Calcium and Vitamin D are both essential nutrients your little one needs to develop and grow healthy strong bones. Dairy is the most common way to get in adequate calcium and vitamin D, but if your son or daughter is allergic or intolerant to dairy products there are other ways to meet the calcium and vitamin D needs.
My little guy is a big fan of all things dairy (just like his momma) !
I’m saving this picture for when he’s a teenager and actually starts drinking milk right from the jug 😉
Back to the topic at hand! Here are some of the most common questions I get asked and my answers!
How much calcium and vitamin D does my toddler need?
The Recommended Daily Allowance (RDA) for Children 1-3 years of age is 700mg of calcium a day and 600IU of vitamin D.
What does my child need to eat/drink to meet the RDA?
As mentioned before dairy is the easiest way to meet the RDA for calcium and vitamin D, because these foods contain the highest amount of calcium and vitamin D per serving. The current recommendation is 2 servings of dairy a day.
One serving is equivalent to 1 cup milk, 1 cup yogurt (or soft cheese like cottage cheese) and 1.5 ounces of hard cheese (i.e Cheddar Cheese).
Servings are based on calcium content, each serving contains about 250-300mg of calcium and 100 IU of vitamin D. Other foods in your toddlers diet like broccoli, spinach (and other greens), salmon, tofu, and fortified cereals and orange juice provide additional calcium and vitamin D to meet the RDA(see full list below).
Sun is also a great source of vitamin D!
What if my child has a dairy allergy or lactose intolerance?
There are plenty of plant based food sources and fortified foods that your toddler can consume to meet their needs.

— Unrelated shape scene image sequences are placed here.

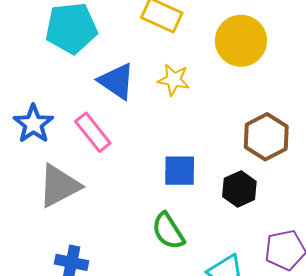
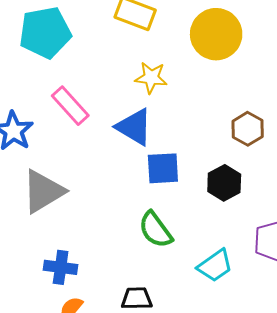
blue triangle: (117, 81) -> (134, 127), moved
pink rectangle: (93, 132) -> (70, 106), moved
brown hexagon: (266, 137) -> (248, 129), size x0.7

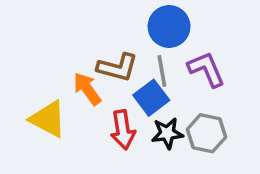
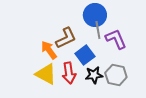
brown L-shape: (117, 67) -> (66, 38), turned -40
gray line: (162, 71) -> (98, 30), moved
yellow triangle: (48, 119) -> (46, 74), moved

Check out these alternative sources:
Non-dairy foods fortified with calcium:
- fortified unsweetened soy, rice or almond milk
- fortified orange juice
- tofu made with calcium sulfate
- ready-to-eat fortified cereal
Non-dairy foods with naturally occurring calcium:
- sardines, canned in oil, with bones
- pink salmon, canned, with bones
- collard greens
- bock choy, cooked
- tablespoons of tahini
- white beans(navy beans), cooked
- almond butter
Non-Dairy foods fortified with Vitamin D:
- orange juice, fortified with vitamin D
- fortified, ready-to-eat cereal
Non-Dairy foods with naturally occurring Vitamin D:
- canned tuna
- large egg yolk
Take Away: If your toddler is unable to tolerate dairy products make sure to offer a variety of foods that are fortified with and naturally contain calcium and vitamin D. If necessary they may be prescribed a supplement by their pediatrician.
What type of dairy products should I choose for my toddler?
It’s recommended that Toddlers age 1-2 consume whole milk dairy products. This includes whole milk, whole milk yogurt, and full fat cheese. Whole milk dairy provides necessary fat needed for normal growth and brain development. Once your toddler is 2 you can switch to low fat dairy products, unless otherwise recommended by your child’s pediatrician.
If your toddler does not tolerate dairy make sure to offer other foods that contain fat including avocado, olive oil, whole eggs, and nut/seed butters.
This information is meant to help guide your food choices when feeding your child. Don’t worry about getting caught up with the numbers! Being aware of what you are feeding your child is important. Offer them foods high in calcium and vitamin D and then allow them to determine what and how much to consume. Avoid forcing your child to consume anything in particular, instead continue to offer them these foods and they will eventually try it!
*This information is not to be taken as medical advice. Please make sure to speak with your child’s pediatrician if you have any questions.